American Immigration Council


The Criminalization of Immigration in the United States

(with Daniel E. Martínez and Rubén G. Rumbaut, July 2015)

"For more than a century, innumerable studies have confirmed two simple yet powerful truths about the relationship between immigration and crime: immigrants are less likely to commit serious crimes or be behind bars than the native-born, and high rates of immigration are associated with lower rates of violent crime and property crime. This holds true for both legal immigrants and the unauthorized, regardless of their country of origin or level of education. In other words, the overwhelming majority of immigrants are not 'criminals' by any commonly accepted definition of the term. For this reason, harsh immigration policies are not effective in fighting crime..."



No Action Taken: Lack of CBP Accountability in Responding to Complaints of Abuse

(with Daniel E. Martínez and Guillermo Cantor, May 2014)

"Data obtained by the American Immigration Council shine a light on the lack of accountability and transparency which afflicts the U.S. Border Patrol and its parent agency, U.S. Customs and Border Protection (CBP). The data, which the Immigration Council acquired through a Freedom of Information Act (FOIA) request, covers 809 complaints of alleged abuse lodged against Border Patrol agents between January 2009 and January 2012. These cases run the gamut of physical, sexual, and verbal abuse.
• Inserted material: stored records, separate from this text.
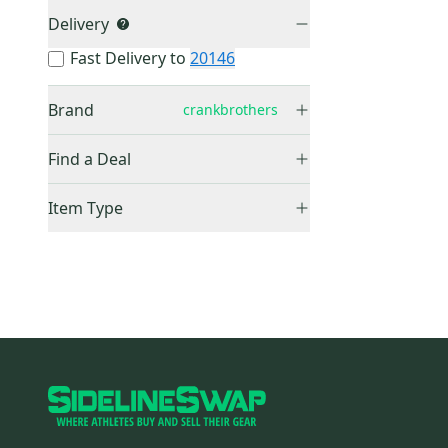
Delivery
Fast Delivery to
20146
Brand
crankbrothers
crankbrothers
(
0
)
Find a Deal
Price Drops
Item Type
Sold Items Only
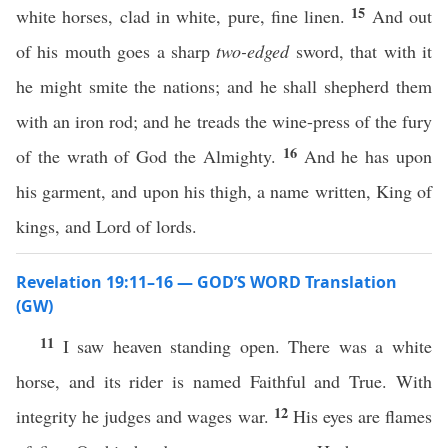
15
white horses, clad in white, pure, fine linen.
And out
of his mouth goes a sharp
two-edged
sword, that with it
he might smite the nations; and he shall shepherd them
with an iron rod; and he treads the wine-press of the fury
16
of the wrath of God the Almighty.
And he has upon
his garment, and upon his thigh, a name written, King of
kings, and Lord of lords.
Revelation 19:11–16 — GOD’S WORD Translation
(GW)
11
I saw heaven standing open. There was a white
horse, and its rider is named Faithful and True. With
12
integrity he judges and wages war.
His eyes are flames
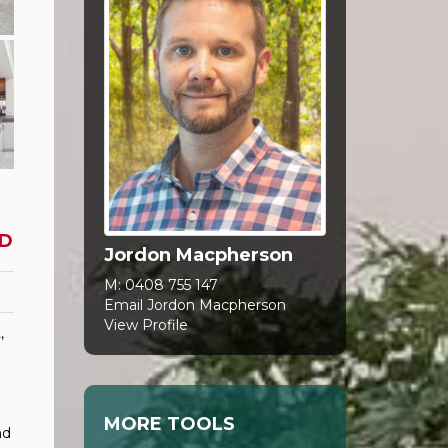
D
Jordon Macpherson
M:
0408 755 147
Email Jordon Macpherson
View Profile
,
MORE TOOLS
nd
Although it is not possible to determine which cases had merit and which did not, it is astonishing that, among those cases in which a formal decision was issued, 97 percent resulted in 'No Action Taken.' On average, CBP took 122 days to arrive at a decision when one was made. Moreover, among all complaints, 40 percent were still 'pending investigation' when the complaint data were provided to the Immigration Council..."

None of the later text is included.